>>>>>

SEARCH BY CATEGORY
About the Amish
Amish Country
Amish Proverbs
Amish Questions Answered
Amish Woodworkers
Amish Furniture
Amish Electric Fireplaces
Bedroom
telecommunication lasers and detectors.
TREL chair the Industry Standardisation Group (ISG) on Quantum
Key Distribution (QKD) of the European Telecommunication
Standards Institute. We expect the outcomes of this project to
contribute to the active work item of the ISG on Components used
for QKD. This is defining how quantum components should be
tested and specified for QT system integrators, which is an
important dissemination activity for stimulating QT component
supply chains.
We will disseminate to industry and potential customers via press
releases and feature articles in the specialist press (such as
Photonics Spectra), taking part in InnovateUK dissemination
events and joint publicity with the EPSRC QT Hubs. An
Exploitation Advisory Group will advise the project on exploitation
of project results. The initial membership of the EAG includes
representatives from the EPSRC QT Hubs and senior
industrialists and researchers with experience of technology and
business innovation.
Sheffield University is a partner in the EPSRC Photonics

<<<<<
>>>>>

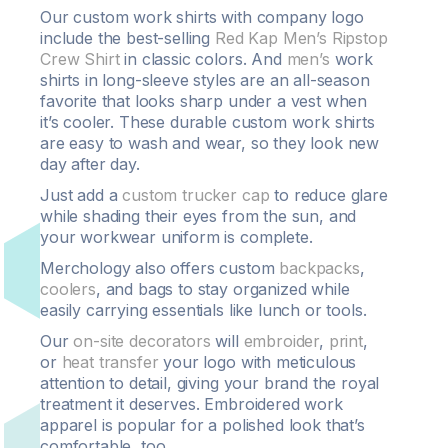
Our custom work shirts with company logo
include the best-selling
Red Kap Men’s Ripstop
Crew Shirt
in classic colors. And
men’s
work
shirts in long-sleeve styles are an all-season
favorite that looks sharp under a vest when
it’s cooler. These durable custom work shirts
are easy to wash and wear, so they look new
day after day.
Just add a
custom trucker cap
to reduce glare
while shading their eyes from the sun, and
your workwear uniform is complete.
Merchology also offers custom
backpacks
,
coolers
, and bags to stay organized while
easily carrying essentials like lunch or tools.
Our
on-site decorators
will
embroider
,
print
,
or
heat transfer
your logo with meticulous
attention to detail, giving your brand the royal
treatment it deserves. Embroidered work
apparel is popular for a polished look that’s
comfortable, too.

<<<<<

PROBLEM TO WORK ON |
Above are the entries. Quote exactly the lines from the one bearing "Photonics Spectra), taking" through the one bearing "Sheffield University is".

SOLUTION TO THE EXERCISE |
Photonics Spectra), taking part in InnovateUK dissemination
events and joint publicity with the EPSRC QT Hubs. An
Exploitation Advisory Group will advise the project on exploitation
of project results. The initial membership of the EAG includes
representatives from the EPSRC QT Hubs and senior
industrialists and researchers with experience of technology and
business innovation.
Sheffield University is a partner in the EPSRC Photonics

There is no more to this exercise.